Let \(H\) be a subgroup of the group \(G\). Then \(H\) is normal in \(G\) if and only if it can be expressed as a union of conjugacy classes.

Proof

\(H\) is normal in \(G\) if and only if \(gHg^{-1} = H\) for all \(g \in G\); equivalently, if and only if \(ghg^{-1} \in H\) for all \(h \in H\) and \(g \in G\).

But if we fix \(h \in H\), then the statement that \(ghg^{-1} \in H\) for all \(g \in G\) is equivalent to insisting that the conjugacy class of \(h\) is contained in \(H\). Therefore \(H\) is normal in \(G\) if and only if, for all \(h \in H\), the conjugacy class of \(h\) lies in \(H\).

If \(H\) is normal, then it is clearly a union of conjugacy classes (namely \(\cup_{h \in H} C_h\), where \(C_h\) is the conjugacy class of \(h\)).

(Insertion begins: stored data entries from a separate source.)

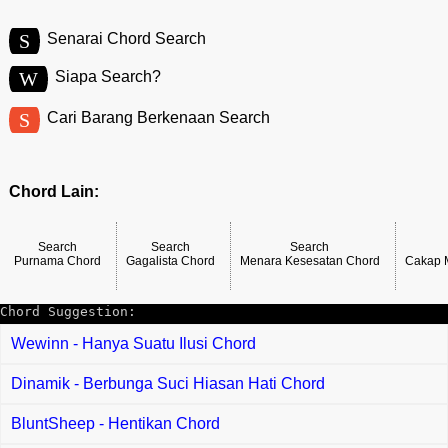
S
Senarai Chord Search
W
Siapa Search?
S
Cari Barang Berkenaan Search
Chord Lain:
Search
Search
Search
Purnama Chord
Gagalista Chord
Menara Kesesatan Chord
Cakap 
Chord Suggestion:
Wewinn - Hanya Suatu Ilusi Chord
Dinamik - Berbunga Suci Hiasan Hati Chord
BluntSheep - Hentikan Chord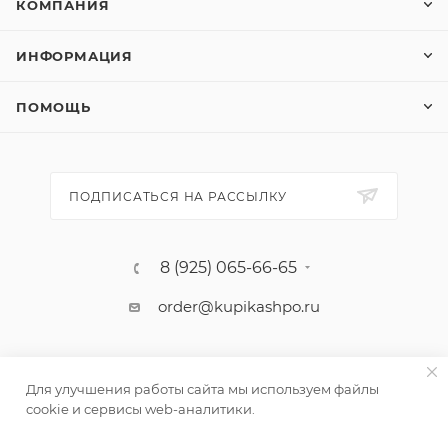
КОМПАНИЯ
ИНФОРМАЦИЯ
ПОМОЩЬ
ПОДПИСАТЬСЯ НА РАССЫЛКУ
8 (925) 065-66-65
order@kupikashpo.ru
Для улучшения работы сайта мы используем файлы
cookie и сервисы web-аналитики.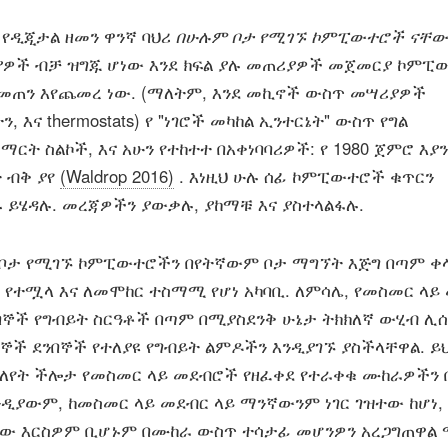
የዲጂታል ዘመን ዋንኛ ባህሪ
በሁሉም ቦታ የሚገኙ ኮምፒውተሮች ናቸው
ንያዎች ብቻ ዝግጁ ሆነው እንደ ክፍል ያሉ መጠሪያዎች መጀመርያ ኮምፒ
መጠን እየጨመረ ነው. (ማለትም, እንደ መኪኖች ውስጥ መሣሪያዎች
እና thermostats) የ "ነገሮች መካከል ኢንተርኔት" ውስጥ የግል
ርት ስልኮች, እና አሁን የተከተተ በአቀነባባሪዎች: የ 1980 ጀምሮ እያ
ት ብቅ ያየ
(Waldrop 2016)
. እነዚህ ሁሉ ሰፊ ኮምፒውተሮች ቁጥርን
ይሄዳሉ. መረጃዎችን ያውቃሉ, ያከማቹ እና ያስተላልፋሉ.
ቦታ የሚገኙ ኮምፒውተሮችን በየትኛውም ቦታ ማግኘት እጅግ በጣም ቀላ
 የተሟላ እና ለመሞከር ተስማሚ የሆነ አካባቢ. ለምሳሌ, የመስመር ላይ
ኞች የግብይት ስርዓቶች በጣም በሚያስደንቅ ሁኔታ ትክክለኛ ውሂብ ሊ
ኞች ደንበኞች የተለያዩ የግብይት ልምዶችን እንዲያገኙ ያስችላቸዋል. ይ
ለየት ችሎታ የመስመር ላይ መደብሮች የዘፈቀደ የተራቀቁ ሙከራዎችን
ንዲያውም, ከመስመር ላይ መደብር ላይ ማንኛውንም ነገር ገዝተው ከሆነ,
ያው እርስዎም ቢሆኑም በሙከራ ውስጥ ተሳታፊ መሆንዎን አረጋግጠዋል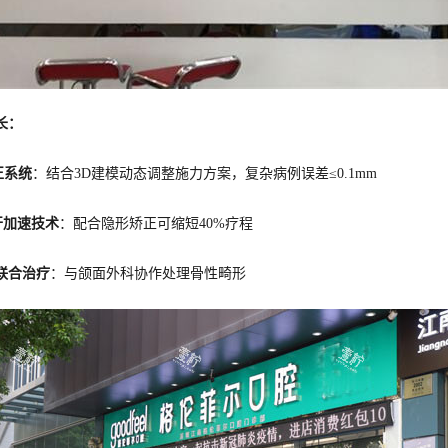
长：
正系统
：结合3D建模动态调整施力方案，复杂病例误差≤0.1mm
开加速技术
：配合隐形矫正可缩短40%疗程
联合治疗
：与颌面外科协作处理骨性畸形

Conversely, if \(H\) is not normal, then there is some \(h \in H\) such that the conjugacy class of \(h\) is not wholly in \(H\); so \(H\) is not a union of conjugacy classes because it contains \(h\) but not the entire conjugacy class of \(h\). (Here we have used that the conjugacy classes partition the group.)

Interpretation

A normal subgroup is one which is fixed under conjugation; the most natural (and, indeed, the smallest) objects which are fixed under conjugation are conjugacy classes; so this criterion tells us that to obtain a subgroup which is fixed under conjugation, it is necessary and sufficient to assemble these objects (the conjugacy classes), which are themselves the smallest objects which are fixed under conjugation, into a group.